Medicare Advantage Cost the US $12 Billion Extra in 2020: Watchdog
Health Care

Medicare Advantage Cost the US $12 Billion Extra in 2020: Watchdog

Dado Ruvic

Medicare Advantage is costing the U.S. government billions more compared to standard Medicare, according to a new report from a nonpartisan watchdog group.

The Medicare Payment Advisory Commission (MedPAC), an independent congressional agency established in 1997, said in a report released Tuesday that the U.S. made about $12 billion in “excess payments” to private insurers in 2020 for health care delivered through Medicare Advantage, compared to what it would have cost to deliver the same care under standard Medicare.

Medicare Advantage, which has grown significantly over the last 20 years and now covers about 40% of all Medicare participants, allows seniors to purchase private health insurance plans with additional features not included in standard Medicare, such as dental and vision coverage. Major insurers including UnitedHealth, Humana and Aetna are competing to offer plans in the program, but critics have raised concerns about rapidly rising costs.

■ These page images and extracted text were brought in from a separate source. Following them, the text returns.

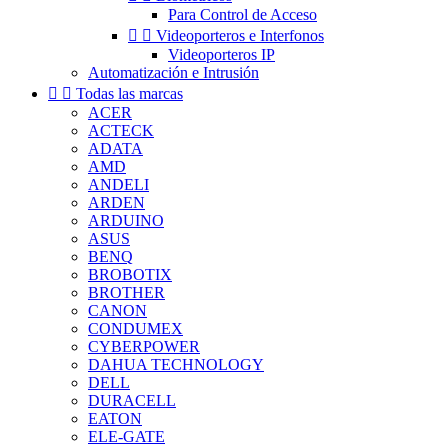
Para Control de Acceso


Videoporteros e Interfonos
Videoporteros IP
Automatización e Intrusión


Todas las marcas
ACER
ACTECK
ADATA
AMD
ANDELI
ARDEN
ARDUINO
ASUS
BENQ
BROBOTIX
BROTHER
CANON
CONDUMEX
CYBERPOWER
DAHUA TECHNOLOGY
DELL
DURACELL
EATON
ELE-GATE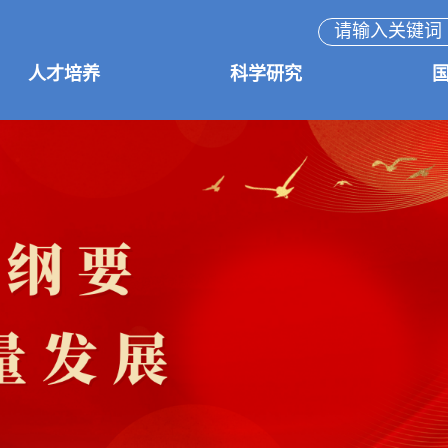
人才培养
科学研究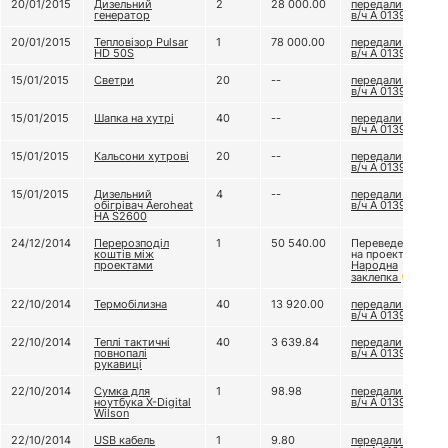
20/01/2015
Дизельний
2
28 000.00
передали до
генератор
в/ч А 0139
20/01/2015
Тепловізор Pulsar
1
78 000.00
передали до
HD 50S
в/ч А 0139
15/01/2015
Светри
20
--
передали до
в/ч А 0139
15/01/2015
Шапка на хутрі
40
--
передали до
в/ч А 0139
15/01/2015
Кальсони хутрові
20
--
передали до
в/ч А 0139
15/01/2015
Дизельний
4
--
передали до
обігрівач Aeroheat
в/ч А 0139
HA S2600
24/12/2014
Перерозподіл
1
50 540.00
Переведено
коштів між
на проект
проектами
Народна
заклепка
22/10/2014
Термобілизна
40
13 920.00
передали до
в/ч А 0139
22/10/2014
Теплі тактичні
40
3 639.84
передали до
повнопалі
в/ч А 0139
рукавиці
22/10/2014
Сумка для
1
98.98
передали до
ноутбука X-Digital
в/ч А 0139
Wilson
22/10/2014
USB кабель
1
9.80
передали до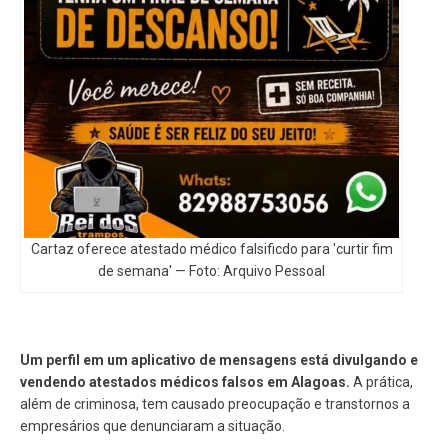
Cartaz oferece atestado médico falsificdo para 'curtir fim
de semana' — Foto: Arquivo Pessoal
Um perfil em um aplicativo de mensagens está divulgando e
vendendo atestados médicos falsos em Alagoas.
A prática,
além de criminosa, tem causado preocupação e transtornos a
empresários que denunciaram a situação.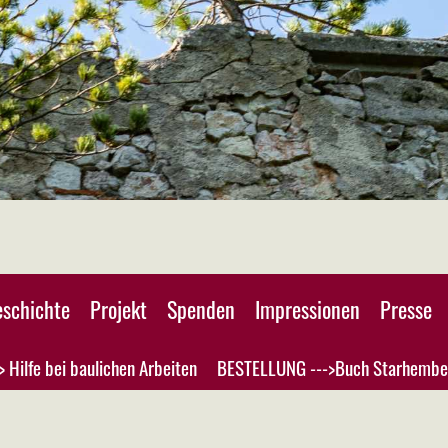
schichte
Projekt
Spenden
Impressionen
Presse
> Hilfe bei baulichen Arbeiten
BESTELLUNG --->Buch Starhembe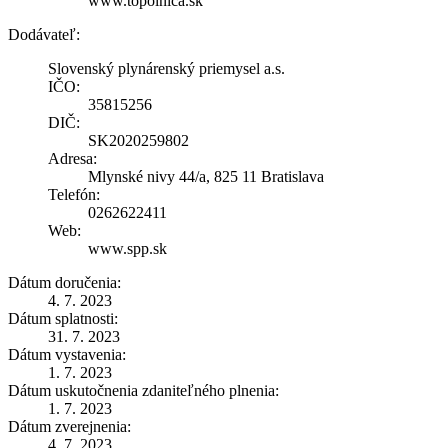
www.topolnica.sk
Dodávateľ:
Slovenský plynárenský priemysel a.s.
IČO:
35815256
DIČ:
SK2020259802
Adresa:
Mlynské nivy 44/a, 825 11 Bratislava
Telefón:
0262622411
Web:
www.spp.sk
Dátum doručenia:
4. 7. 2023
Dátum splatnosti:
31. 7. 2023
Dátum vystavenia:
1. 7. 2023
Dátum uskutočnenia zdaniteľného plnenia:
1. 7. 2023
Dátum zverejnenia:
4. 7. 2023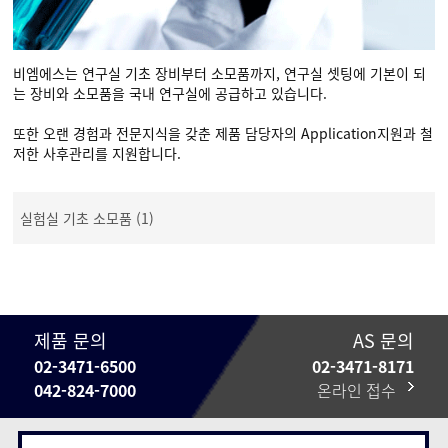
비엠에스는 연구실 기초 장비부터 소모품까지, 연구실 셋팅에 기본이 되
는 장비와 소모품을 국내 연구실에 공급하고 있습니다.
또한 오랜 경험과 전문지식을 갖춘 제품 담당자의 Application지원과 철
저한 사후관리를 지원합니다.
실험실 기초 소모품 (1)
제품 문의
AS 문의
02-3471-6500
02-3471-8171
042-824-7000
온라인 접수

MedPAC has been warning about the excess costs in the Medicare Advantage system for years. Here’s a summary of what’s driving costs higher from the latest report:

“The Commission has found that payments to MA [Medicare Advantage] plans are inflated as a result of plans maximizing the diagnoses they report for their enrollees in order to gain higher payments, while the underlying risk adjustment model relies on diagnoses collected from claims from fee-for-service (FFS) providers, who lack the same incentives to code diagnoses. MA plans also receive quality bonuses that increase Medicare spending for the majority of MA enrollees, yet the MA quality rating system does not provide meaningful information about plans’ quality of care. MA spending is also driven up by plan benchmarks that are set so high that the Medicare program ends up subsidizing the substantial extra benefits that MA plans offer to their enrollees—benefits that are not available to FFS enrollees.”

With Medicare Advantage expected to cover about half of all Medicare participants by next year, MedPAC says it’s time to start reeling in costs. Medicare Advantage plans “need to face appropriate financial pressure,” the group says, bringing it in line with providers of health care services in the standard Medicare program. “These policy flaws diminish the integrity of the program and generate waste from beneficiary premiums and taxpayer funds.”